- Problem details
What is needed here is every record, retyped without any change.

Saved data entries
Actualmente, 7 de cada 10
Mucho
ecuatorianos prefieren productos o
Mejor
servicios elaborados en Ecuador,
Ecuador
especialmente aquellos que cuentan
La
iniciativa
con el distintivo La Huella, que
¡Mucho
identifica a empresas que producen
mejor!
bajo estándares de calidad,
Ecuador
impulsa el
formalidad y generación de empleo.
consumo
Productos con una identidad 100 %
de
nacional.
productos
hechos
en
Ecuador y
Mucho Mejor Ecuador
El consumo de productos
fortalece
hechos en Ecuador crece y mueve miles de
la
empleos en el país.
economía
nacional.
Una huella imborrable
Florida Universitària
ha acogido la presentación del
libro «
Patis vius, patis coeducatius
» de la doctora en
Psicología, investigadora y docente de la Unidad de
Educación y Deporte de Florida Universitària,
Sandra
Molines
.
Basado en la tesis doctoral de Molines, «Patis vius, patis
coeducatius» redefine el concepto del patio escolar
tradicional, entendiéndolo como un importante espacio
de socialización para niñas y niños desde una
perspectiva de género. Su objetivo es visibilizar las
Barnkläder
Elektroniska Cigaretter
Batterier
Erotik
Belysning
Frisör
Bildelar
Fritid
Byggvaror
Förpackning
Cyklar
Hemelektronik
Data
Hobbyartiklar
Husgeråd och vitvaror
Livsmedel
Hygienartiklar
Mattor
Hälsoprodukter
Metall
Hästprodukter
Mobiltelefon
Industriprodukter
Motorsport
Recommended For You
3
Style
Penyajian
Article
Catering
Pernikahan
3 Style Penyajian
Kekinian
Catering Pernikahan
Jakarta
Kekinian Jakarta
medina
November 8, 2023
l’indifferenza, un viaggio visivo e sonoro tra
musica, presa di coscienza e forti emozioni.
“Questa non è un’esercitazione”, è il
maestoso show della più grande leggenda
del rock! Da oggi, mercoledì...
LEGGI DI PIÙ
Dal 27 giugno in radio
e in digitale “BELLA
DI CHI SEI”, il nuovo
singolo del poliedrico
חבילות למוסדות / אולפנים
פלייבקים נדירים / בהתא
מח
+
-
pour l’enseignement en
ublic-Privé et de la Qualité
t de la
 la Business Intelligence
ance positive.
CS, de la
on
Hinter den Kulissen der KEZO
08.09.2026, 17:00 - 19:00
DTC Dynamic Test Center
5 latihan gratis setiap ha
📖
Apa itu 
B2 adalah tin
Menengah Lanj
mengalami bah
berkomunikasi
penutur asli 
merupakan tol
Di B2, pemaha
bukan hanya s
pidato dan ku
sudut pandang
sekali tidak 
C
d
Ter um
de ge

- Task answer
Actualmente, 7 de cada 10
Mucho
ecuatorianos prefieren productos o
Mejor
servicios elaborados en Ecuador,
Ecuador
especialmente aquellos que cuentan
La
iniciativa
con el distintivo La Huella, que
¡Mucho
identifica a empresas que producen
mejor!
bajo estándares de calidad,
Ecuador
impulsa el
formalidad y generación de empleo.
consumo
Productos con una identidad 100 %
de
nacional.
productos
hechos
en
Ecuador y
Mucho Mejor Ecuador
El consumo de productos
fortalece
hechos en Ecuador crece y mueve miles de
la
empleos en el país.
economía
nacional.
Una huella imborrable
Florida Universitària
ha acogido la presentación del
libro «
Patis vius, patis coeducatius
» de la doctora en
Psicología, investigadora y docente de la Unidad de
Educación y Deporte de Florida Universitària,
Sandra
Molines
.
Basado en la tesis doctoral de Molines, «Patis vius, patis
coeducatius» redefine el concepto del patio escolar
tradicional, entendiéndolo como un importante espacio
de socialización para niñas y niños desde una
perspectiva de género. Su objetivo es visibilizar las
Barnkläder
Elektroniska Cigaretter
Batterier
Erotik
Belysning
Frisör
Bildelar
Fritid
Byggvaror
Förpackning
Cyklar
Hemelektronik
Data
Hobbyartiklar
Husgeråd och vitvaror
Livsmedel
Hygienartiklar
Mattor
Hälsoprodukter
Metall
Hästprodukter
Mobiltelefon
Industriprodukter
Motorsport
Recommended For You
3
Style
Penyajian
Article
Catering
Pernikahan
3 Style Penyajian
Kekinian
Catering Pernikahan
Jakarta
Kekinian Jakarta
medina
November 8, 2023
l’indifferenza, un viaggio visivo e sonoro tra
musica, presa di coscienza e forti emozioni.
“Questa non è un’esercitazione”, è il
maestoso show della più grande leggenda
del rock! Da oggi, mercoledì...
LEGGI DI PIÙ
Dal 27 giugno in radio
e in digitale “BELLA
DI CHI SEI”, il nuovo
singolo del poliedrico
חבילות למוסדות / אולפנים
פלייבקים נדירים / בהתא
מח
+
-
pour l’enseignement en
ublic-Privé et de la Qualité
t de la
 la Business Intelligence
ance positive.
CS, de la
on
Hinter den Kulissen der KEZO
08.09.2026, 17:00 - 19:00
DTC Dynamic Test Center
5 latihan gratis setiap ha
📖
Apa itu 
B2 adalah tin
Menengah Lanj
mengalami bah
berkomunikasi
penutur asli 
merupakan tol
Di B2, pemaha
bukan hanya s
pidato dan ku
sudut pandang
sekali tidak 
C
d
Ter um
de ge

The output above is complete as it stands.